• DATASET:
=== Begin Enclosure ===

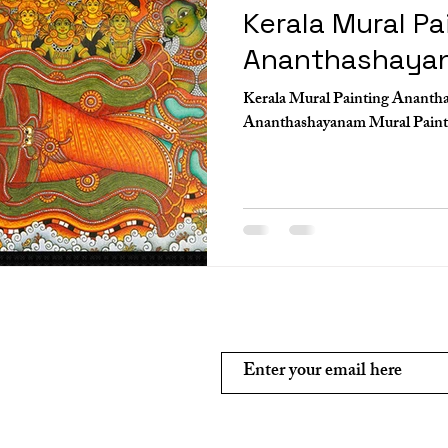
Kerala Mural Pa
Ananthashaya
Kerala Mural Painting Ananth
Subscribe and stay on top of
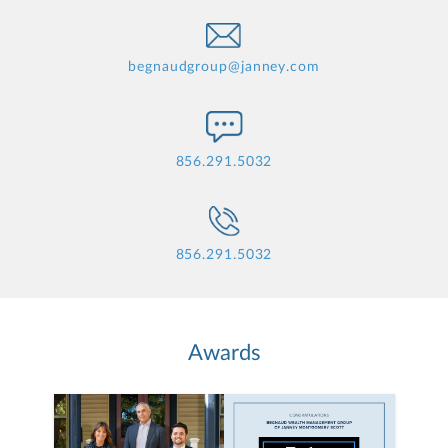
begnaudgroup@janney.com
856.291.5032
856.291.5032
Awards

=== End Enclosure ===
=== Begin Enclosure ===

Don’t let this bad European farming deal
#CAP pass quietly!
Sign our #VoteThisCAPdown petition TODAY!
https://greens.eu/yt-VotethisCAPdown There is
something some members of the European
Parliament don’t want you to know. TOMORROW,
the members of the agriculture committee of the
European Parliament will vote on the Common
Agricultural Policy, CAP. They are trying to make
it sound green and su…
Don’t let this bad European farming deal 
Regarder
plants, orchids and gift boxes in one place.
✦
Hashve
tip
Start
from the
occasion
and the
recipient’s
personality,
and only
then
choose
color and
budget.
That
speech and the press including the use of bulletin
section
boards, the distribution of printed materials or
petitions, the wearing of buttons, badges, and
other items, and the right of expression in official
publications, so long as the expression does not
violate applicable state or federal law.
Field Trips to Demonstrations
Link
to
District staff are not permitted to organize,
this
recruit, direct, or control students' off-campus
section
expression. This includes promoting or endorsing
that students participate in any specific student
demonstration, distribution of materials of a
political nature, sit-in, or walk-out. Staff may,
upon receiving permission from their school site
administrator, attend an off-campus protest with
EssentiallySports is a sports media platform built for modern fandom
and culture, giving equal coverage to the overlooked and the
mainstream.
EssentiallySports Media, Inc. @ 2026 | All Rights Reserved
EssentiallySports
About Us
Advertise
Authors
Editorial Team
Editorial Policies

=== End Enclosure ===
=== Begin Enclosure ===

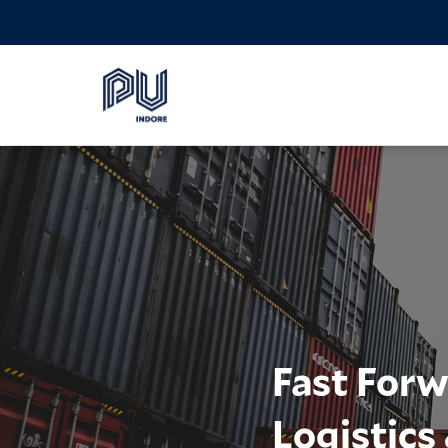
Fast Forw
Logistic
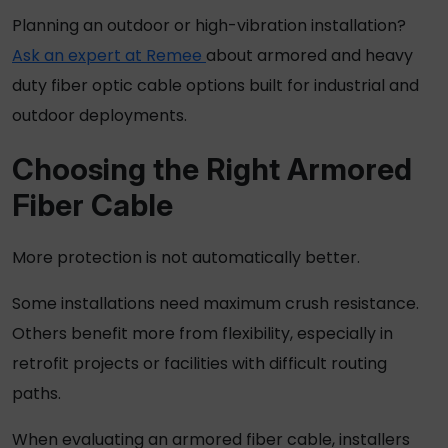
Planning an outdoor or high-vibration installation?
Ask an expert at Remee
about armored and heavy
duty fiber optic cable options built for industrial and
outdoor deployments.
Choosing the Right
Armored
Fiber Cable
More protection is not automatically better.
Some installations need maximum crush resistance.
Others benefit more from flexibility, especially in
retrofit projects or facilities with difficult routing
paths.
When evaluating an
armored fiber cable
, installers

=== End Enclosure ===

• TASK PROMPT:
From the data above, output only the lines between the line containing "petitions, the wearing" and the line containing "Editorial Policies", inclusive, exactly as written.

• WRITTEN RESPONSE:
petitions, the wearing of buttons, badges, and
other items, and the right of expression in official
publications, so long as the expression does not
violate applicable state or federal law.
Field Trips to Demonstrations
Link
to
District staff are not permitted to organize,
this
recruit, direct, or control students' off-campus
section
expression. This includes promoting or endorsing
that students participate in any specific student
demonstration, distribution of materials of a
political nature, sit-in, or walk-out. Staff may,
upon receiving permission from their school site
administrator, attend an off-campus protest with
EssentiallySports is a sports media platform built for modern fandom
and culture, giving equal coverage to the overlooked and the
mainstream.
EssentiallySports Media, Inc. @ 2026 | All Rights Reserved
EssentiallySports
About Us
Advertise
Authors
Editorial Team
Editorial Policies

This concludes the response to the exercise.